In the filing, attorneys with the Oklahoma Equality Law Center and the Oklahoma Appleseed Center for Law and Justice noted that their clients were not given any opportunity to respond or provide evidence to the state board about the request to change the student’s records and were not advised of any appeal options.
“When we talk about parents’ rights, we are talking about all parents. We can’t decide that we only want to protect certain ones,” Oklahoma Appleseed Center Legal Director Leslie Briggs said. “That is discrimination under the law and an intentional exclusion of some of the most vulnerable students in Oklahoma.”

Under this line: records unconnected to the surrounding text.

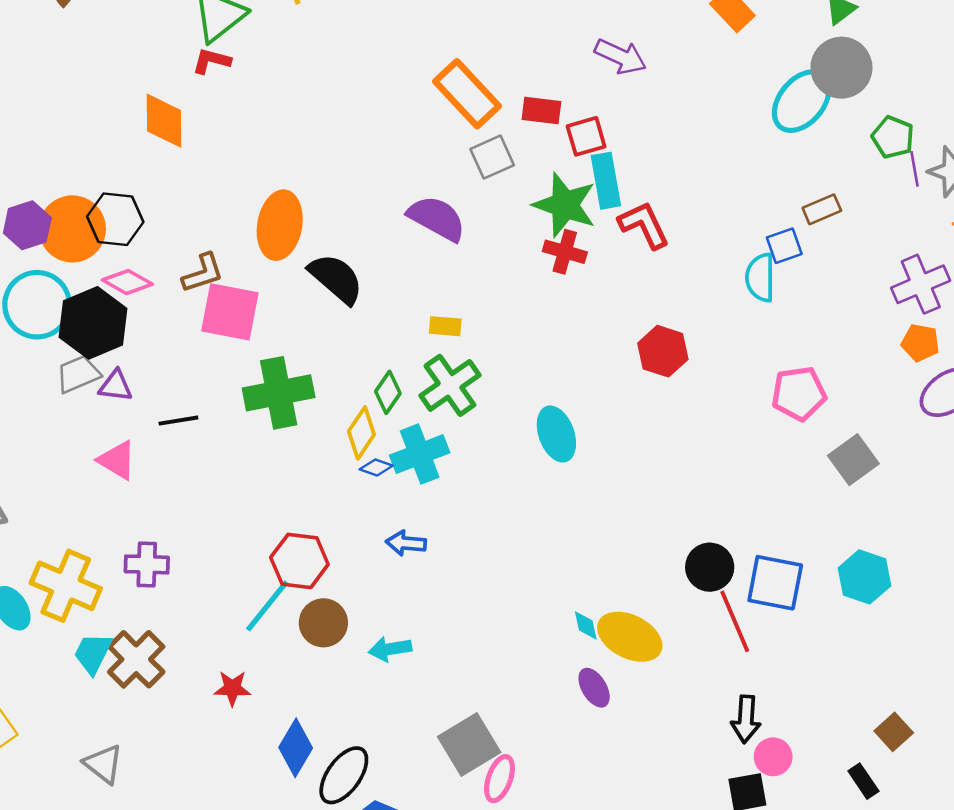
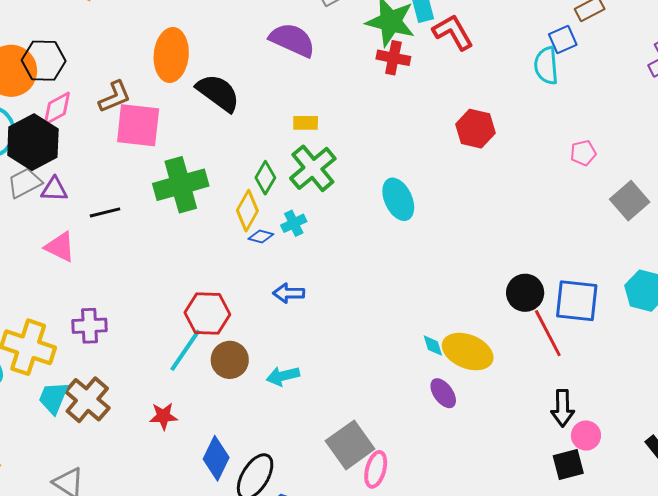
pink diamond: (127, 282) -> (57, 108), turned -54
pink pentagon: (799, 393) -> (583, 153), size x0.6
cyan cross: (420, 454) -> (294, 223), size x0.6

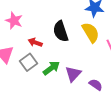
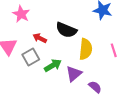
black semicircle: (61, 31) -> (66, 30), turned -55
yellow semicircle: (91, 32) -> (86, 49), moved, turned 30

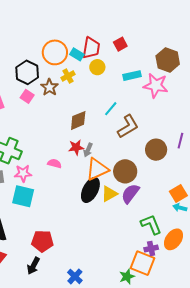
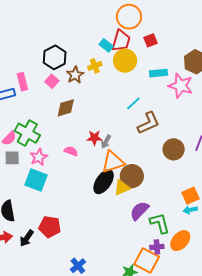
orange circle: (55, 52) -> (129, 17), moved
yellow circle: (97, 67) -> (125, 61), size x1.5
brown diamond: (78, 120) -> (66, 108), moved
brown circle: (125, 171) -> (132, 176), moved
pink star: (23, 173) -> (39, 157), turned -30
purple semicircle: (130, 194) -> (139, 211), moved
cyan arrow: (180, 208) -> (190, 210), turned -32
black arrow: (33, 266) -> (27, 238), moved

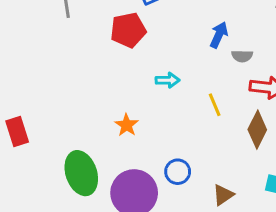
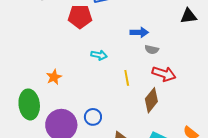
blue arrow: (219, 35) -> (139, 32), turned 54
orange star: (127, 125) -> (54, 77), moved

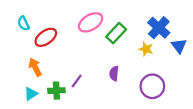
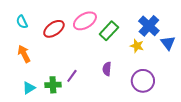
red ellipse: (46, 37) -> (54, 29), moved
orange arrow: (35, 67) -> (24, 54), moved

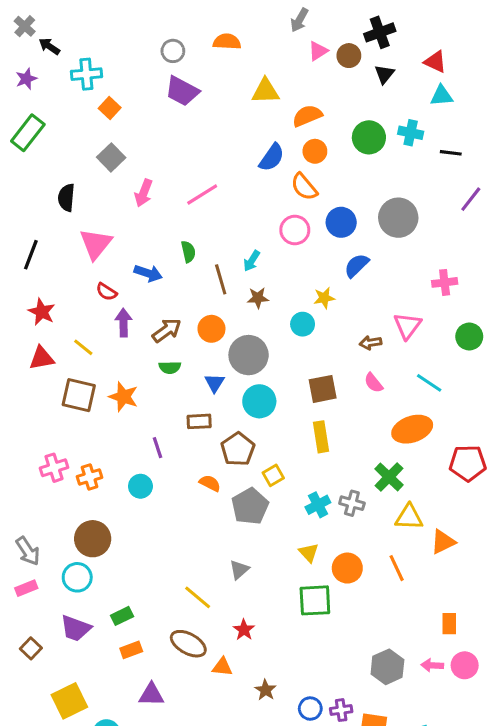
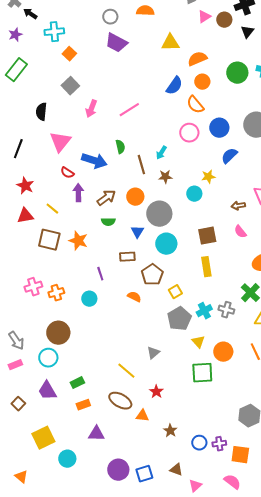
blue arrow: (148, 273) -> (94, 161), size x1.4
gray pentagon: (250, 506) -> (179, 319), moved
purple trapezoid: (76, 628) -> (47, 391), turned 40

Along with having the administrative rule declared invalid, the Does are seeking $75,000 in damages.
Although it was on the agenda as a potential action item, the board did not vote at Thursday afternoon’s meeting on making the rule change permanent, nor did its members discuss the lawsuit.
Walters issued a statement Thursday afternoon calling the lawsuit “frivolous” and “an unserious distraction.”
“Radical gender theory has led some people to fight the obvious, God-given biological nature of human beings: that there are two genders, male and female,” the statement reads in part. “Our pronoun policy aligns with common sense, truth and reality and protects schools and teachers from unfounded accusations of discrimination.”